# Data records
■ ■ ■ ■

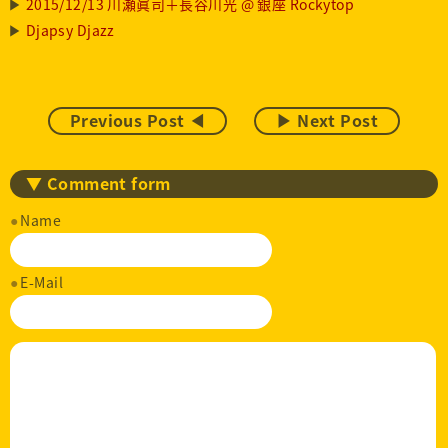
2015/12/13 川瀬眞司＋長谷川光 @ 銀座 Rockytop
Djapsy Djazz
Previous Post ◀
▶ Next Post
▼ Comment form
Name
E-Mail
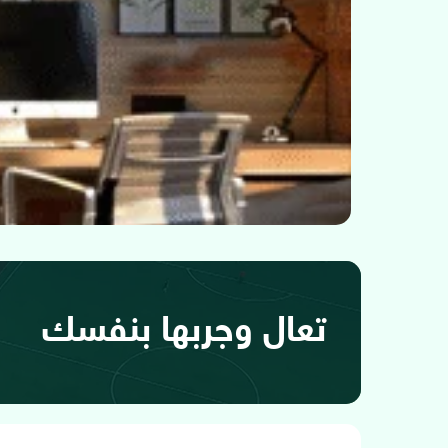
تعال وجربها بنفسك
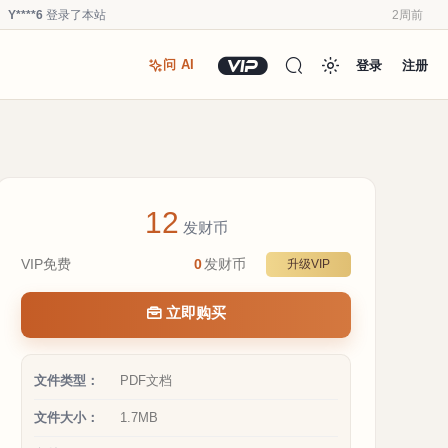
Y****6
登录了本站
2周前
u*******
登录了本站
3周前
登录
注册
问 AI
u*******
加入了本站
3周前
u*******
加入了本站
3周前
Y****6
登录了本站
3周前
u*******
加入了本站
3周前
Y****6
加入了本站
3周前
12
a**1
加入了本站
4周前
发财币
Y****6
登录了本站
2周前
VIP免费
0
发财币
升级VIP
Y****6
签到打卡，获得0.1发财币奖励
2周前
立即购买
文件类型：
PDF文档
文件大小：
1.7MB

■ ■ ■ ■

# YOUR INSTRUCTIONS
Print every record above exactly as written, leaving out the pictures.

# WRITTEN SOLUTION
2015/12/13 川瀬眞司＋長谷川光 @ 銀座 Rockytop
Djapsy Djazz
Previous Post ◀
▶ Next Post
▼ Comment form
Name
E-Mail
تعال وجربها بنفسك
Y****6
登录了本站
2周前
u*******
登录了本站
3周前
登录
注册
问 AI
u*******
加入了本站
3周前
u*******
加入了本站
3周前
Y****6
登录了本站
3周前
u*******
加入了本站
3周前
Y****6
加入了本站
3周前
12
a**1
加入了本站
4周前
发财币
Y****6
登录了本站
2周前
VIP免费
0
发财币
升级VIP
Y****6
签到打卡，获得0.1发财币奖励
2周前
立即购买
文件类型：
PDF文档
文件大小：
1.7MB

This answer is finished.